Thursday, April 21, 2005

sheep

The beautiful (at least in spirit, for I've never met her) and sharp and thoughtful lemming has recently learned that a sheep in New Zealand has been named after her. Was this, she asked, a compliment?

I bet it is a compliment. There is a sheep pasture outside my office window, and I find it quite calming to look at them as they move across the field. Sheep wool has provided me, and I assume many others lately, great pleasure in knitting, a service they have provided humans for thousands of years.

Those outside my window are naked, having just been sheared within the last week. There are new lambs, and in a few days they will all be running across the field, climbing over their mothers, all wrinkled and tall legged.

Sheep, though, have -- how can I say this kindly -- a bit of an anti-intellectual streak. At least among the usual farm animals. They're probably smarter than chickens, but of course, the smelly pig has it all over the rest, in terms of intelligence. And yet, the pig for the most part lives a year or two, or ends up growing so large they can hardly walk, and the sheep, except those marketed for veal or middleeastern and Greek dishes, continues to eat grass, run in the field, and provide a soft coat year after year.
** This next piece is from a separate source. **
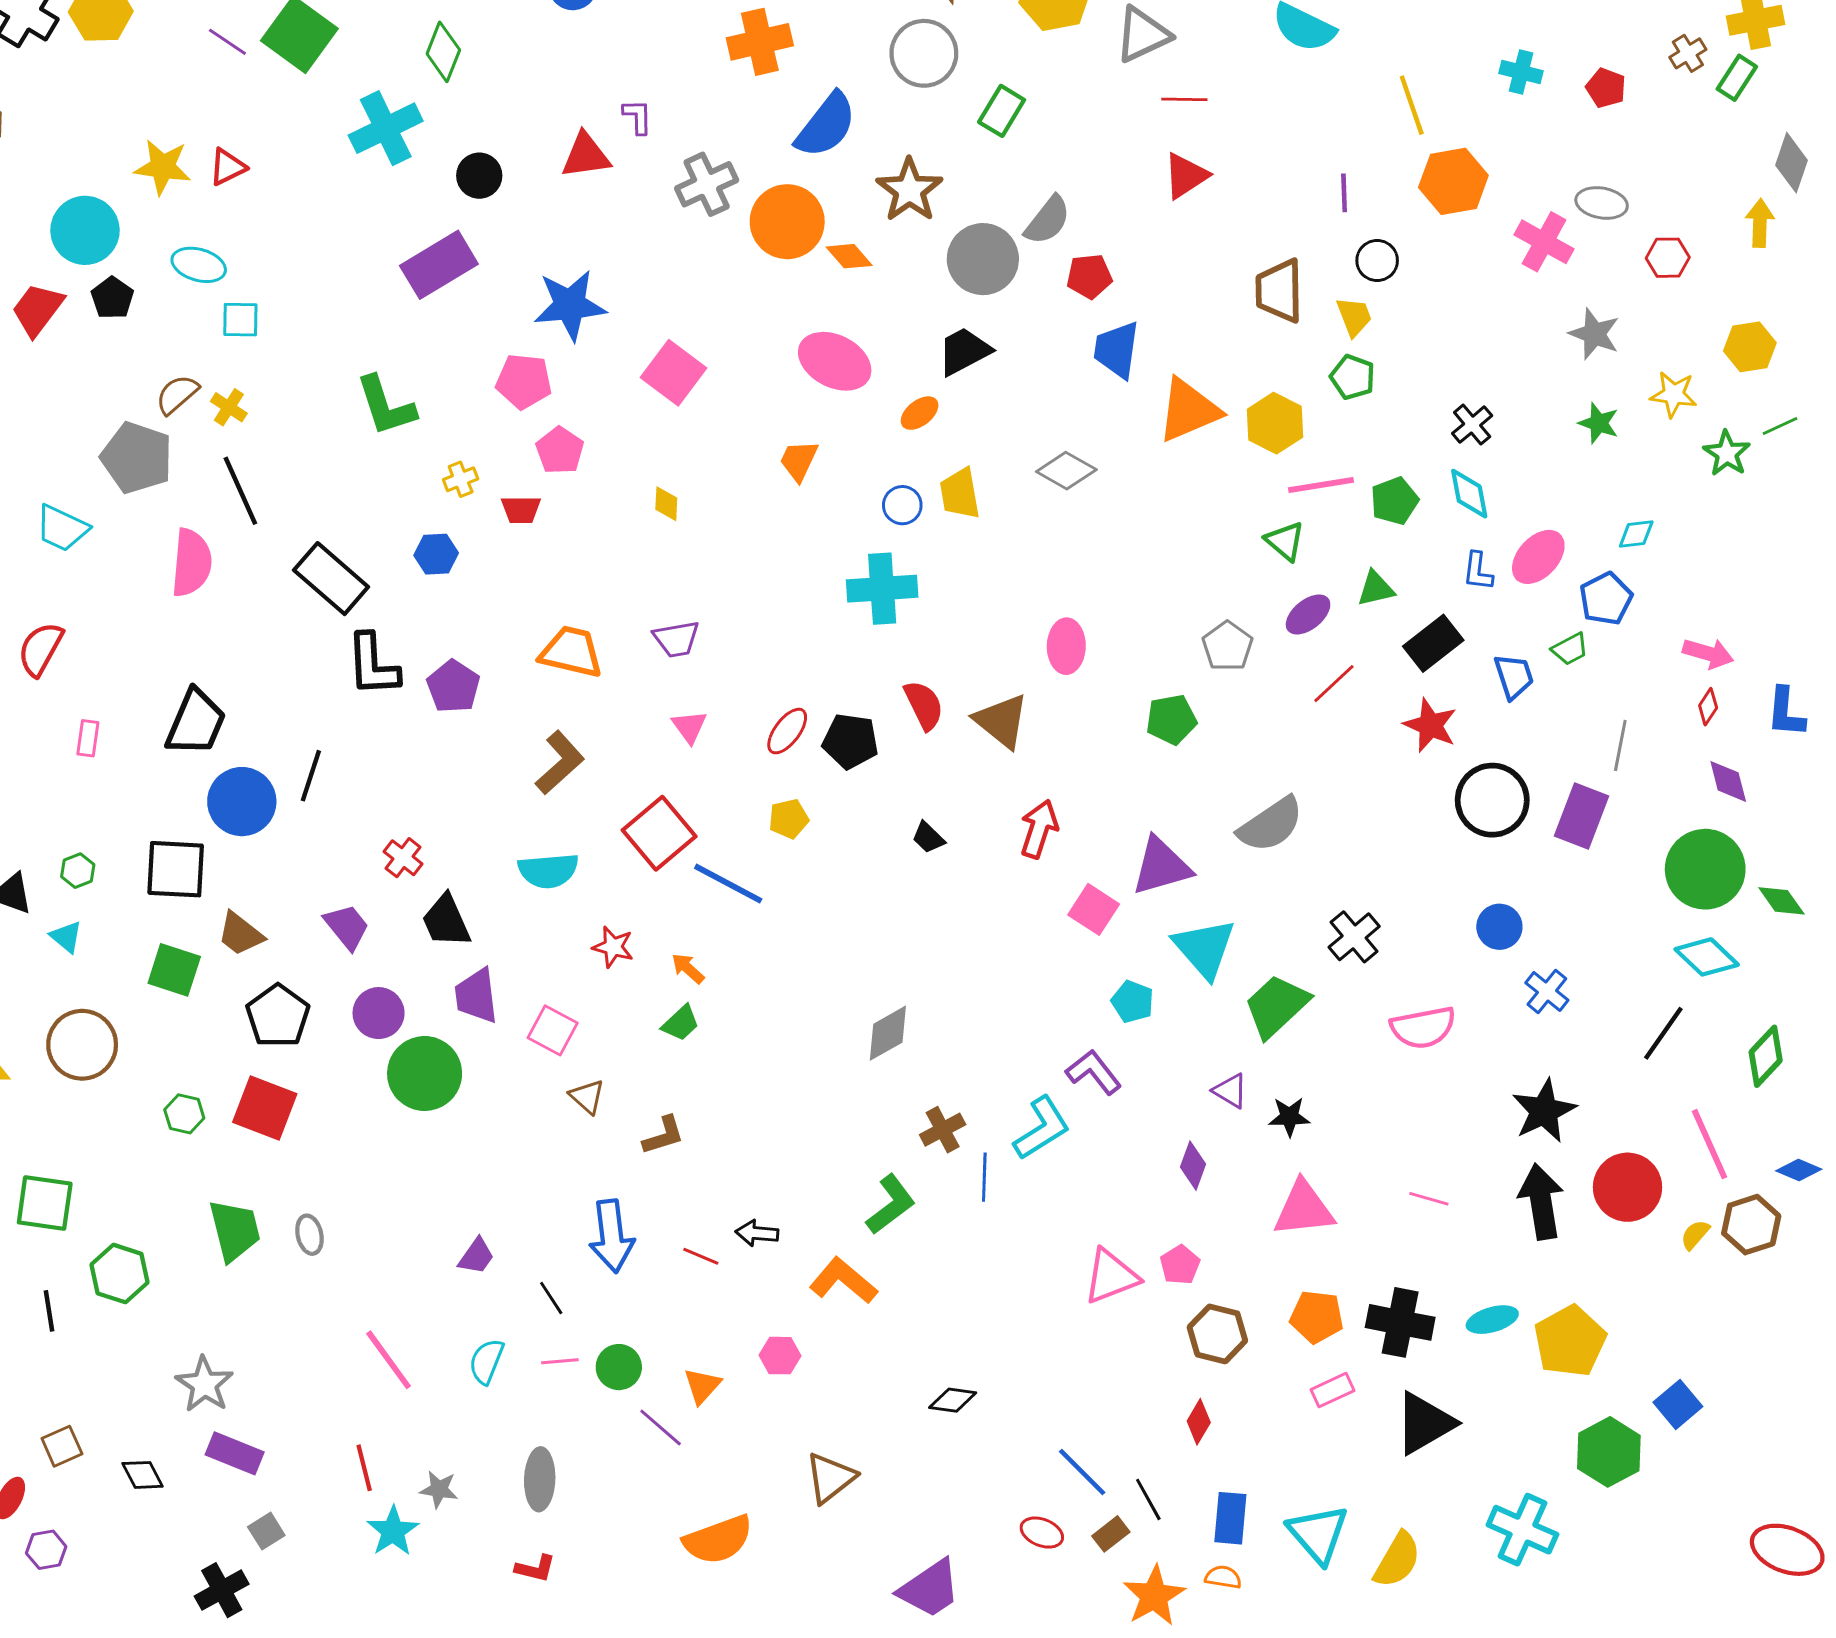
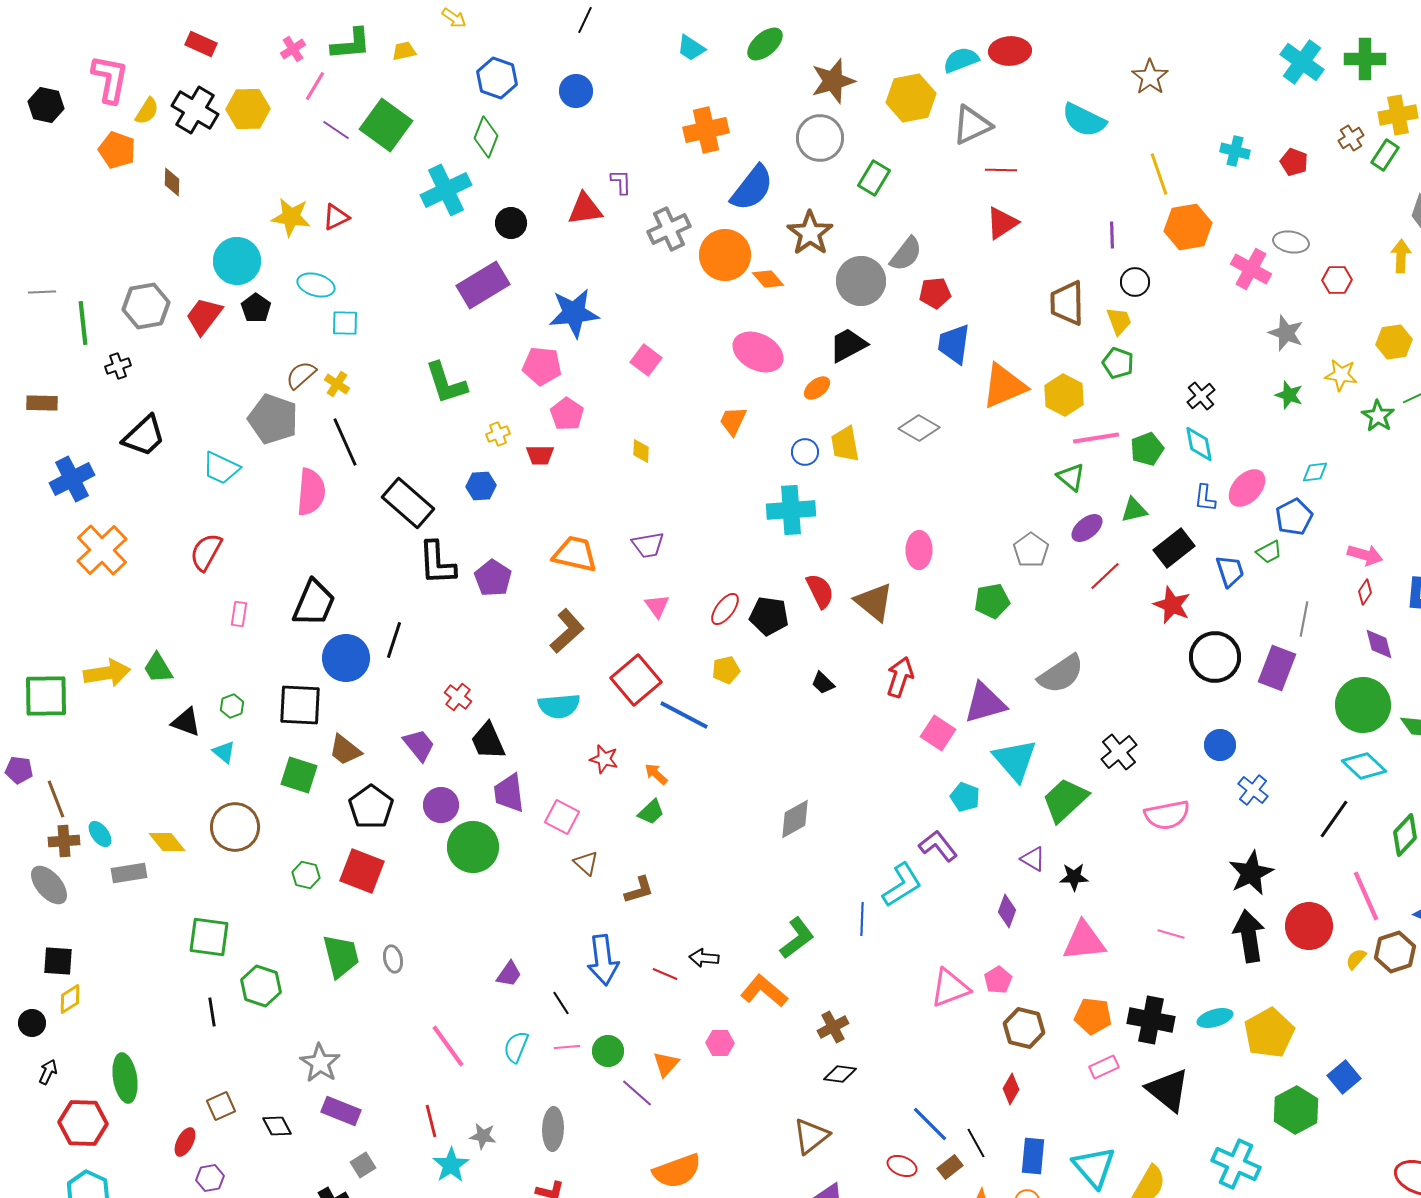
pink square: (674, 373) -> (646, 360), size x0.7
brown cross: (943, 1130) -> (833, 1027), moved
black triangle: (1425, 1423) -> (1168, 1090), turned -51
brown triangle: (830, 1478) -> (811, 1136), moved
The chapel at General Theological Seminary in New York is named after the Good Shepherd. Over the altar is a traditional white marble statue of Jesus as a shepherd, and at his feet a healthy ewe is looking up at his face. Sheep actually do not look up. Anything that goes up higher than directly in front of them goes out of their sight.

1 comment:

lemming said...

(hugs Don)

Thank you. I'm fond of sheep, myself - there's something very wonderful about lambing, even after reading _All Creatures Great and Small_.